§ **Action item**
Each line of the records below that includes "приостановления" adds one to the count; state the final count by itself.

Saved data entries:
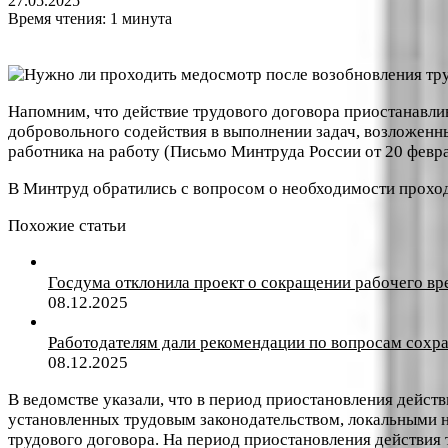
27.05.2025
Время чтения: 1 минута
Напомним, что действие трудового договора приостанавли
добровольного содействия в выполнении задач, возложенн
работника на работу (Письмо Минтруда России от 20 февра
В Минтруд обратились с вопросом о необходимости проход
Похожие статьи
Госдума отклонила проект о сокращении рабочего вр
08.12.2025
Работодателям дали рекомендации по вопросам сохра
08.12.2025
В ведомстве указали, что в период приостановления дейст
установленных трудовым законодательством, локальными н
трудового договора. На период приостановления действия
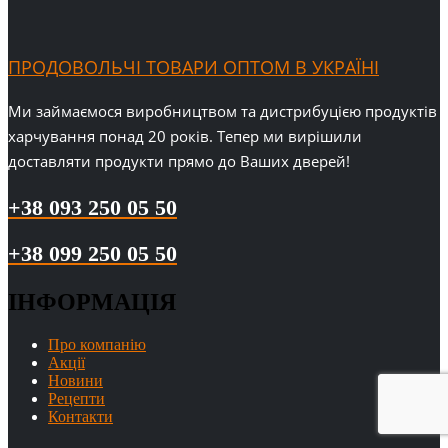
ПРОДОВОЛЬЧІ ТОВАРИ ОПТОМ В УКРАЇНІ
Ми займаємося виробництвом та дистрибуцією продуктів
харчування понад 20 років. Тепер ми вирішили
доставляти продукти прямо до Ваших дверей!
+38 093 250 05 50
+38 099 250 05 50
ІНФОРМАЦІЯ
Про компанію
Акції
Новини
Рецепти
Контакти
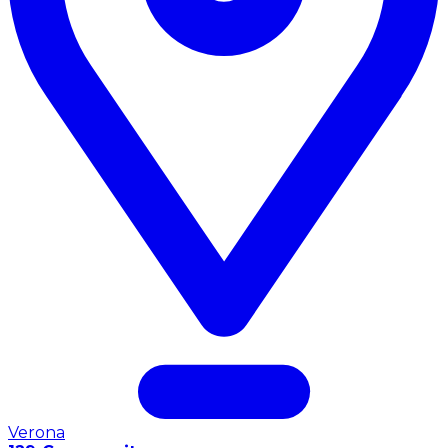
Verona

* * *

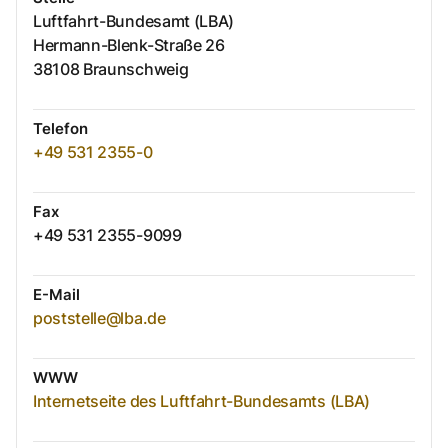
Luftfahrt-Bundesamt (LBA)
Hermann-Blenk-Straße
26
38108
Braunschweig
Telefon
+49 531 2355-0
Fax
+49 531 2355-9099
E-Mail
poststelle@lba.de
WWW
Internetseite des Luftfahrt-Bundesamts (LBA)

==

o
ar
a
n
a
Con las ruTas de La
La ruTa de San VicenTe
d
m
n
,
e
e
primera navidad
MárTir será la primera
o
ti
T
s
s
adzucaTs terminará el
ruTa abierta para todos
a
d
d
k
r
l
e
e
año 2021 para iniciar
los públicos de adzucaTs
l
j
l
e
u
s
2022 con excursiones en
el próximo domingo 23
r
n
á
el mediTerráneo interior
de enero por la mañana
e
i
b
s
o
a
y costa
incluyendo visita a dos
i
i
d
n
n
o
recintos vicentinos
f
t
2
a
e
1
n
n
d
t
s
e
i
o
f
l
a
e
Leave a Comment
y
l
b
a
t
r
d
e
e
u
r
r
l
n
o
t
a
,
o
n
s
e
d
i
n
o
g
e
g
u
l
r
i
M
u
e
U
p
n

§ **Exercise solution**
2